- Exercise requirements -
Below are the records to transcribe exactly; do not include any images.

- Exercise data -
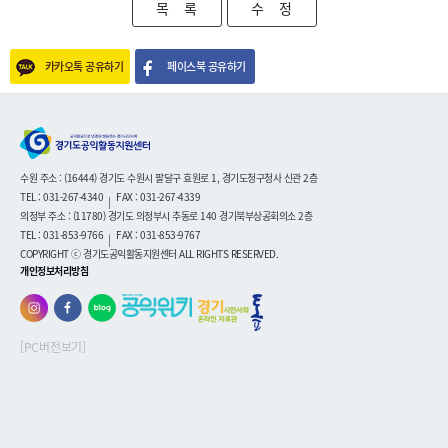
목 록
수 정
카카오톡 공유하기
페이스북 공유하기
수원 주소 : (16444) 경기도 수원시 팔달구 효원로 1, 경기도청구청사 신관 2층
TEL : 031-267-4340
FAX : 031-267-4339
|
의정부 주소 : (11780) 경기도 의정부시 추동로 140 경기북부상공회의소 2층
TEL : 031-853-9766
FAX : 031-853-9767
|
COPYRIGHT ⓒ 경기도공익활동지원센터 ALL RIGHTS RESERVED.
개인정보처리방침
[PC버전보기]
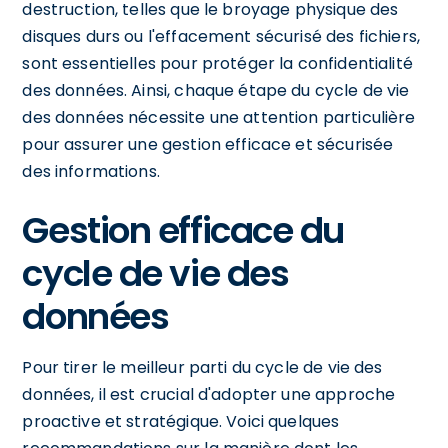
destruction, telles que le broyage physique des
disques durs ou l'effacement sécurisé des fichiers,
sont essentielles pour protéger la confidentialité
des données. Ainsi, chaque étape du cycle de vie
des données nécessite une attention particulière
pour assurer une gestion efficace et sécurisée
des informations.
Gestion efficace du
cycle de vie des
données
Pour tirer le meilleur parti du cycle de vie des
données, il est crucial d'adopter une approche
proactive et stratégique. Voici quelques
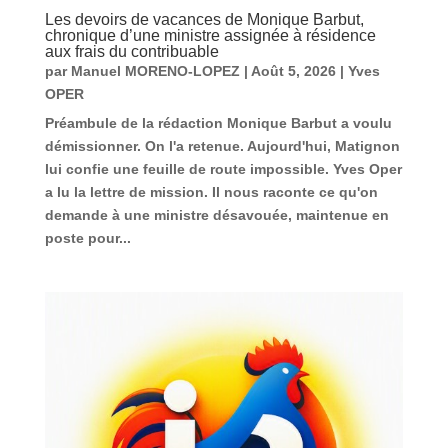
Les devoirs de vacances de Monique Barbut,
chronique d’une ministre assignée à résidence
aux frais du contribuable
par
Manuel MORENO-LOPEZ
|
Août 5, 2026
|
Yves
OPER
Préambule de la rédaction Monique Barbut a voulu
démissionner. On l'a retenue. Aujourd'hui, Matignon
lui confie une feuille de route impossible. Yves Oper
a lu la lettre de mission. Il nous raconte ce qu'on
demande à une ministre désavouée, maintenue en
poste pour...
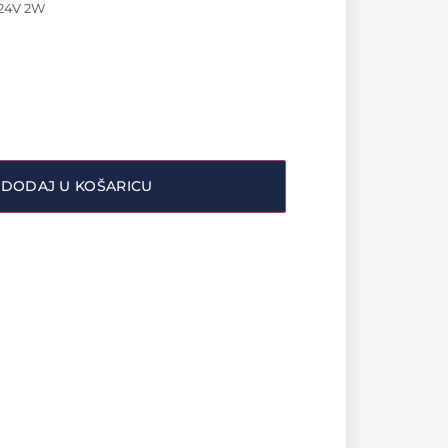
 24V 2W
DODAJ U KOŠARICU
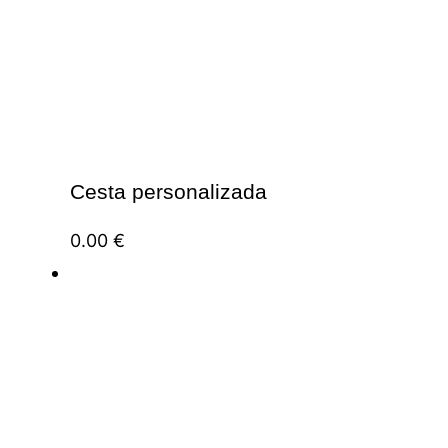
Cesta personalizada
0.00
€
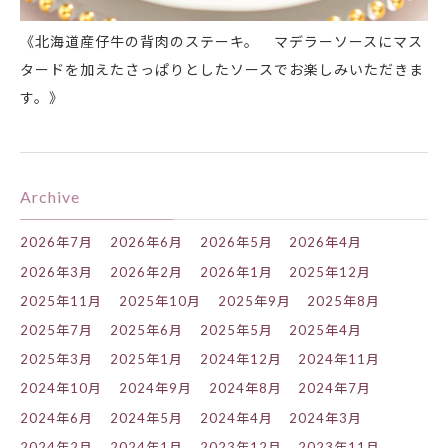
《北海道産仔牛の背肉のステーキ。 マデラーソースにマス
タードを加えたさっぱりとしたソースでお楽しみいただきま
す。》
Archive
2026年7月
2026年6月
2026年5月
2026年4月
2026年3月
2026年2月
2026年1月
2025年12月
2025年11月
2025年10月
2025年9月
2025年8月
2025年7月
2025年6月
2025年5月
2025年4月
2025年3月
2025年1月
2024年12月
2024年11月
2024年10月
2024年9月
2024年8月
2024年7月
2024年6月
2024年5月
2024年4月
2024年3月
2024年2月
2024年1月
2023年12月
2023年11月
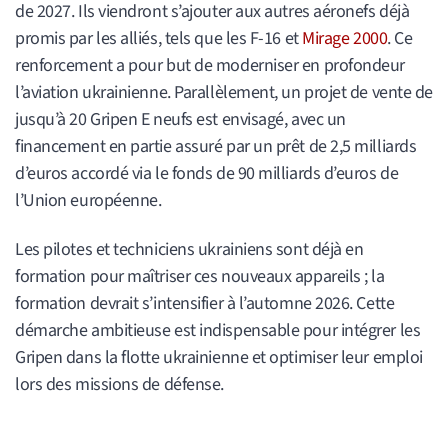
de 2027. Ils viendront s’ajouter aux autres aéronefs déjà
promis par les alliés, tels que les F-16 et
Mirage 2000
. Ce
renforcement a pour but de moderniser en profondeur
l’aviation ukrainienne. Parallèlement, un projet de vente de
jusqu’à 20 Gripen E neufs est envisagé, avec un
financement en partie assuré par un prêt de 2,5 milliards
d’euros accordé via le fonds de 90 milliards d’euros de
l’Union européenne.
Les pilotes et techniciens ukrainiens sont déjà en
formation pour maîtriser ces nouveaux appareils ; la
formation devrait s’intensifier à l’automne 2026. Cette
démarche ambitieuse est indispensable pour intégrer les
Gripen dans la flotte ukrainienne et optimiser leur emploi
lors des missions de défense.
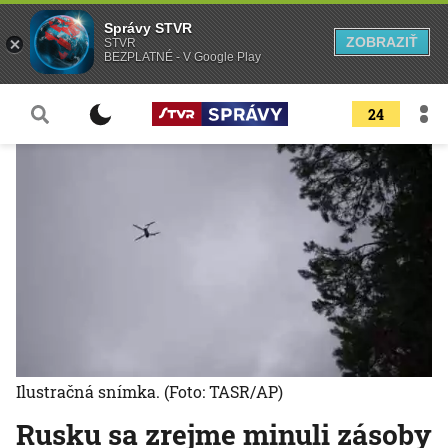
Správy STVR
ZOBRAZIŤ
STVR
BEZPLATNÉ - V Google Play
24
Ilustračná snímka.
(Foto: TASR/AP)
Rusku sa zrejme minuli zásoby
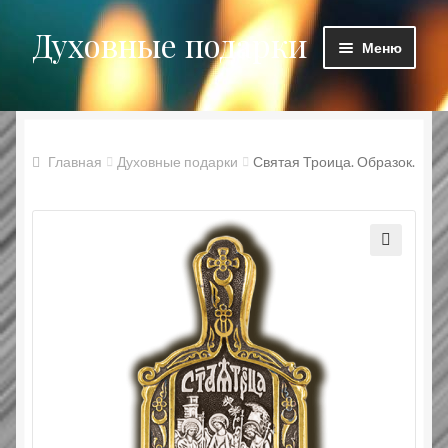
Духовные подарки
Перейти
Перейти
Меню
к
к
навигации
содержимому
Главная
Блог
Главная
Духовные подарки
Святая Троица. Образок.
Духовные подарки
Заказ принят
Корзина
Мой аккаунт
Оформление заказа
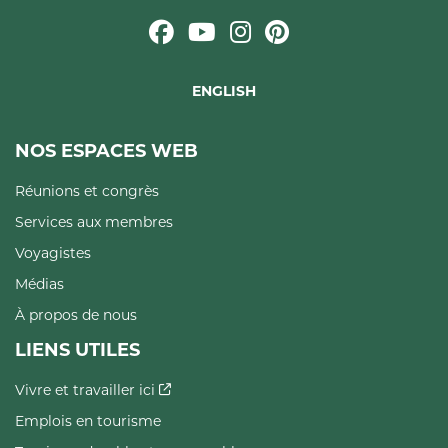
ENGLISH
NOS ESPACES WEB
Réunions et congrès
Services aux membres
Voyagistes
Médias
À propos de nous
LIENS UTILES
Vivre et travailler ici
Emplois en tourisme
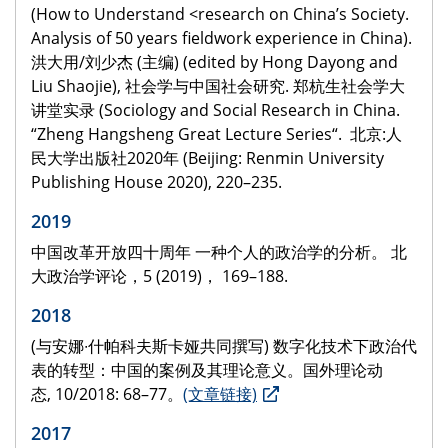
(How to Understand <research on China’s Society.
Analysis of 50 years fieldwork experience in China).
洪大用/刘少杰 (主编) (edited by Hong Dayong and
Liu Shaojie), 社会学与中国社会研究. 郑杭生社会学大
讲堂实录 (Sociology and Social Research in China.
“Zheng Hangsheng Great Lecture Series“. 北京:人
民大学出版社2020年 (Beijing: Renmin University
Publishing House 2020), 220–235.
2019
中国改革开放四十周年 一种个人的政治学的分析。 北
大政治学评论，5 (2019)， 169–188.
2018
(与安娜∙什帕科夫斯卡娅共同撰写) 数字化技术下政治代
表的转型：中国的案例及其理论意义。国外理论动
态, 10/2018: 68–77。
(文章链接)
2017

- Response to the task -
목 록
수 정
카카오톡 공유하기
페이스북 공유하기
수원 주소 : (16444) 경기도 수원시 팔달구 효원로 1, 경기도청구청사 신관 2층
TEL : 031-267-4340
FAX : 031-267-4339
|
의정부 주소 : (11780) 경기도 의정부시 추동로 140 경기북부상공회의소 2층
TEL : 031-853-9766
FAX : 031-853-9767
|
COPYRIGHT ⓒ 경기도공익활동지원센터 ALL RIGHTS RESERVED.
개인정보처리방침
[PC버전보기]
destruction, telles que le broyage physique des
disques durs ou l'effacement sécurisé des fichiers,
sont essentielles pour protéger la confidentialité
des données. Ainsi, chaque étape du cycle de vie
des données nécessite une attention particulière
pour assurer une gestion efficace et sécurisée
des informations.
Gestion efficace du
cycle de vie des
données
Pour tirer le meilleur parti du cycle de vie des
données, il est crucial d'adopter une approche
proactive et stratégique. Voici quelques
Les devoirs de vacances de Monique Barbut,
chronique d’une ministre assignée à résidence
aux frais du contribuable
par
Manuel MORENO-LOPEZ
|
Août 5, 2026
|
Yves
OPER
Préambule de la rédaction Monique Barbut a voulu
démissionner. On l'a retenue. Aujourd'hui, Matignon
lui confie une feuille de route impossible. Yves Oper
a lu la lettre de mission. Il nous raconte ce qu'on
demande à une ministre désavouée, maintenue en
poste pour...
 24V 2W
DODAJ U KOŠARICU
Cesta personalizada
0.00
€
《北海道産仔牛の背肉のステーキ。 マデラーソースにマス
タードを加えたさっぱりとしたソースでお楽しみいただきま
す。》
Archive
2026年7月
2026年6月
2026年5月
2026年4月
2026年3月
2026年2月
2026年1月
2025年12月
2025年11月
2025年10月
2025年9月
2025年8月
2025年7月
2025年6月
2025年5月
2025年4月
2025年3月
2025年1月
2024年12月
2024年11月
2024年10月
2024年9月
2024年8月
2024年7月
2024年6月
2024年5月
2024年4月
2024年3月
2024年2月
2024年1月
2023年12月
2023年11月
de 2027. Ils viendront s’ajouter aux autres aéronefs déjà
promis par les alliés, tels que les F-16 et
Mirage 2000
. Ce
renforcement a pour but de moderniser en profondeur
l’aviation ukrainienne. Parallèlement, un projet de vente de
jusqu’à 20 Gripen E neufs est envisagé, avec un
financement en partie assuré par un prêt de 2,5 milliards
d’euros accordé via le fonds de 90 milliards d’euros de
l’Union européenne.
Les pilotes et techniciens ukrainiens sont déjà en
formation pour maîtriser ces nouveaux appareils ; la
formation devrait s’intensifier à l’automne 2026. Cette
démarche ambitieuse est indispensable pour intégrer les
Gripen dans la flotte ukrainienne et optimiser leur emploi
lors des missions de défense.
Správy STVR
ZOBRAZIŤ
STVR
BEZPLATNÉ - V Google Play
24
Ilustračná snímka.
(Foto: TASR/AP)
Rusku sa zrejme minuli zásoby
Духовные подарки
Перейти
Перейти
Меню
к
к
навигации
содержимому
Главная
Блог
Главная
Духовные подарки
Святая Троица. Образок.
Духовные подарки
Заказ принят
Корзина
Мой аккаунт
Оформление заказа
ENGLISH
NOS ESPACES WEB
Réunions et congrès
Services aux membres
Voyagistes
Médias
À propos de nous
LIENS UTILES
Vivre et travailler ici
Emplois en tourisme
(How to Understand <research on China’s Society.
Analysis of 50 years fieldwork experience in China).
洪大用/刘少杰 (主编) (edited by Hong Dayong and
Liu Shaojie), 社会学与中国社会研究. 郑杭生社会学大
讲堂实录 (Sociology and Social Research in China.
“Zheng Hangsheng Great Lecture Series“. 北京:人
民大学出版社2020年 (Beijing: Renmin University
Publishing House 2020), 220–235.
2019
中国改革开放四十周年 一种个人的政治学的分析。 北
大政治学评论，5 (2019)， 169–188.
2018
(与安娜∙什帕科夫斯卡娅共同撰写) 数字化技术下政治代
表的转型：中国的案例及其理论意义。国外理论动
态, 10/2018: 68–77。
(文章链接)
2017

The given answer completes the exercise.